Полдень – тепло, жарко – выбираемся к займищу. По грязи, по лужам, по рыхлому, водянистому снегу, по воде ползем на островок, к голым березам. Первый караван гусей под солнцем. Хватаемся за ружья, бежим прямо по воде, зачерпывая за голенища, полнимся радостными надеждами, как колосья зернами.
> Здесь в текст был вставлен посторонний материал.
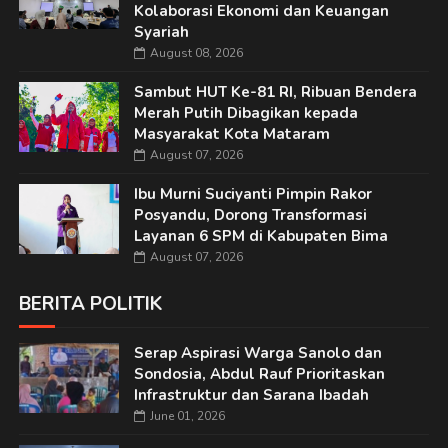
Kolaborasi Ekonomi dan Keuangan
Syariah
August 08, 2026
Sambut HUT Ke-81 RI, Ribuan Bendera
Merah Putih Dibagikan kepada
Masyarakat Kota Mataram
August 07, 2026
Ibu Murni Suciyanti Pimpin Rakor
Posyandu, Dorong Transformasi
Layanan 6 SPM di Kabupaten Bima
August 07, 2026
BERITA POLITIK
Serap Aspirasi Warga Sanolo dan
Sondosia, Abdul Rauf Prioritaskan
Infrastruktur dan Sarana Ibadah
June 01, 2026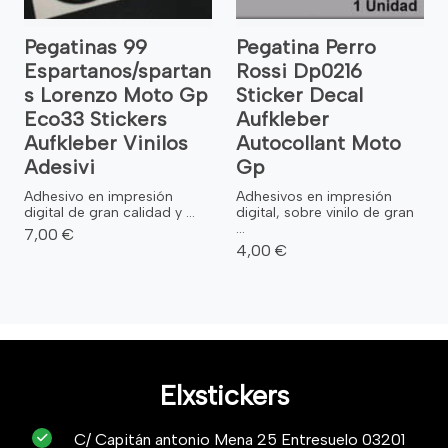
Pegatinas 99
Pegatina Perro
Espartanos/spartan
Rossi Dp0216
s Lorenzo Moto Gp
Sticker Decal
Eco33 Stickers
Aufkleber
Aufkleber Vinilos
Autocollant Moto
Adesivi
Gp
Adhesivo en impresión
Adhesivos en impresión
digital de gran calidad y ...
digital, sobre vinilo de gran
...
7,00 €
4,00 €
Elxstickers
C/ Capitán antonio Mena 25 Entresuelo 03201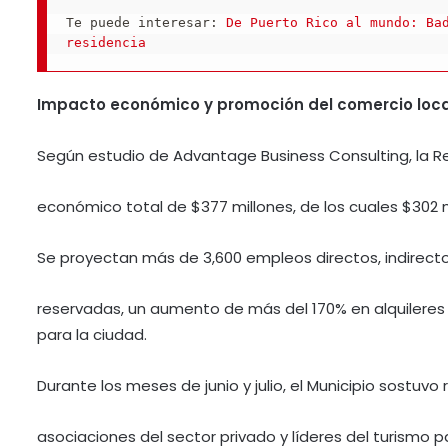
Te puede interesar: 
De Puerto Rico al mundo: Bad
residencia
Impacto económico y promoción del comercio loca
Según estudio de Advantage Business Consulting, la R
económico total de $377 millones, de los cuales $302
Se proyectan más de 3,600 empleos directos, indirecto
reservadas, un aumento de más del 170% en alquileres 
para la ciudad.
Durante los meses de junio y julio, el Municipio sostuv
asociaciones del sector privado y líderes del turismo p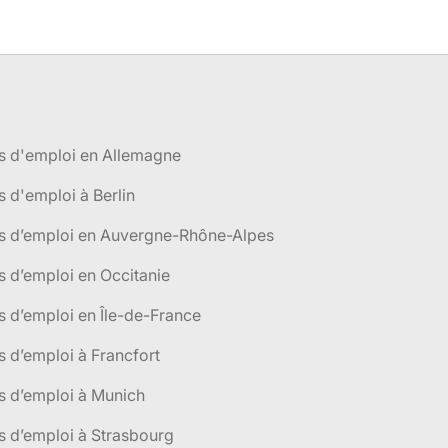
s d'emploi en Allemagne
s d'emploi à Berlin
es d’emploi en Auvergne-Rhône-Alpes
s d’emploi en Occitanie
s d’emploi en Île-de-France
s d’emploi à Francfort
s d’emploi à Munich
s d’emploi à Strasbourg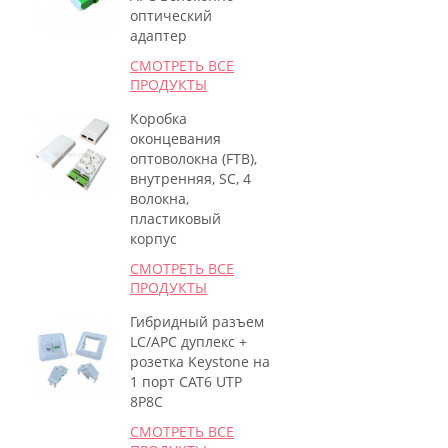
оптический
адаптер
СМОТРЕТЬ ВСЕ
ПРОДУКТЫ
Коробка
оконцевания
оптоволокна (FTB),
внутренняя, SC, 4
волокна,
пластиковый
корпус
СМОТРЕТЬ ВСЕ
ПРОДУКТЫ
Гибридный разъем
LC/APC дуплекс +
розетка Keystone на
1 порт CAT6 UTP
8P8C
СМОТРЕТЬ ВСЕ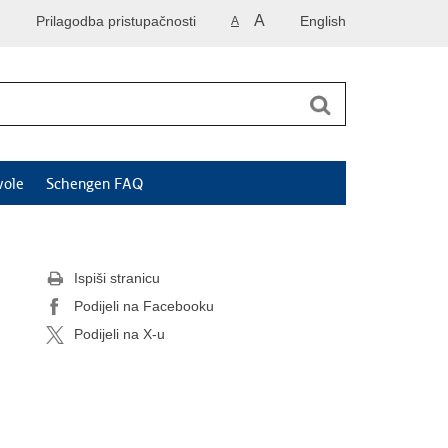
A
Prilagodba pristupačnosti
English
A
vole
Schengen FAQ
Ispiši stranicu
Podijeli na Facebooku
Podijeli na X-u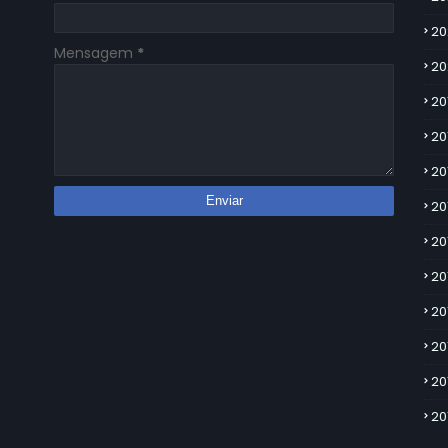
20
Mensagem
*
20
20
20
20
20
20
20
20
20
20
20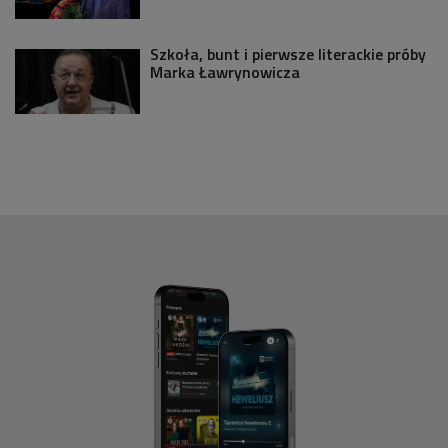
Szkoła, bunt i pierwsze literackie próby
Marka Ławrynowicza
Стан, палатка, костер, водка, гогот, звериный рев, радостная брань, брызжущая любовью ко всем и ко всему. Ожидание вечера, когда гуси потянут с займища на поля и когда мы начнем их «ломать, как дрова». И вдруг беда, налетевшая неожиданно, как воронье: облака, ветерок, дождь, спряталось небо, холодно, ветрено. Непогода.
– Не унывай, ребятишки, гусей утром навалит, как саранчи!
Это кричит Пермитин, кутаясь в барсучью доху, предмет зависти Зазубрина, хуже всех переносящего холод в своих кожаных штанах. А гуси глухо погогатывают на займище. Сквозь сплошную мокрядь и темь смутными клочьями доносятся их крики, будто голоса заблудившихся друзей…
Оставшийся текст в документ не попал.